[[ INPUT FOR THIS TASK, beginning ]]
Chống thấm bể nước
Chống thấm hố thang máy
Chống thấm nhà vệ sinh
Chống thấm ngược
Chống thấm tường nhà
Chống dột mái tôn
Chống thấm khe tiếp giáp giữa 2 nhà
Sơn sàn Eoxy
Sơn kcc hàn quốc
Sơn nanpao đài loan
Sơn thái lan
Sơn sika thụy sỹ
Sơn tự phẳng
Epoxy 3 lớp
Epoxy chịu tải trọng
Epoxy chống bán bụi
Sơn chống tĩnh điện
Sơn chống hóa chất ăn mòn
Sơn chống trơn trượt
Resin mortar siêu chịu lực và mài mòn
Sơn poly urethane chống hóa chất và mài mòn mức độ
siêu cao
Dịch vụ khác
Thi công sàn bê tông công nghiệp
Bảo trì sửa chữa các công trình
[[ INPUT FOR THIS TASK, end ]]
[[ INPUT FOR THIS TASK, beginning ]]
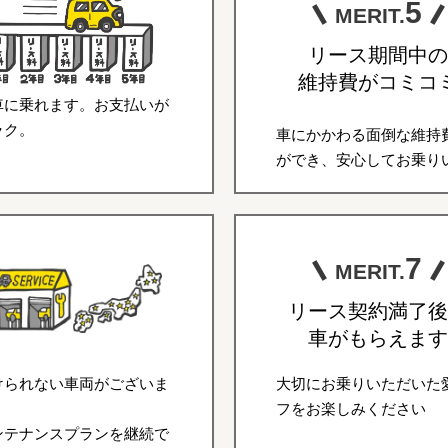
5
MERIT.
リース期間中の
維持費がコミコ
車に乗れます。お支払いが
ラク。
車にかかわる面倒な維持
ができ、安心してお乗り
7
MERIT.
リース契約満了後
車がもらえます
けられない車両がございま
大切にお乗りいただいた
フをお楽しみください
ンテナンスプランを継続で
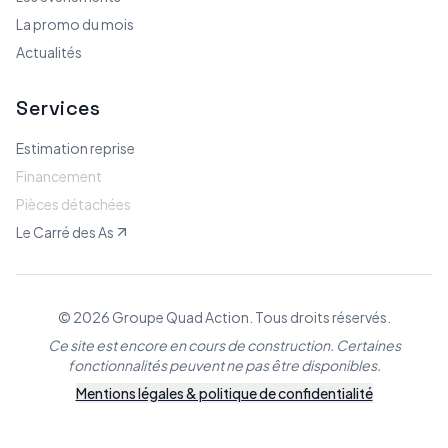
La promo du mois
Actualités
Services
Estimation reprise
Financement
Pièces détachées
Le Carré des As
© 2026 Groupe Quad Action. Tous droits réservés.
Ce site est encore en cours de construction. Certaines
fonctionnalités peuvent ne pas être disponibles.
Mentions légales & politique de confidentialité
[[ INPUT FOR THIS TASK, end ]]
PROBLEM TO WORK ON: Please state how many lines in the entries above include the word "công", giving only the number.

FINAL ANSWER: 2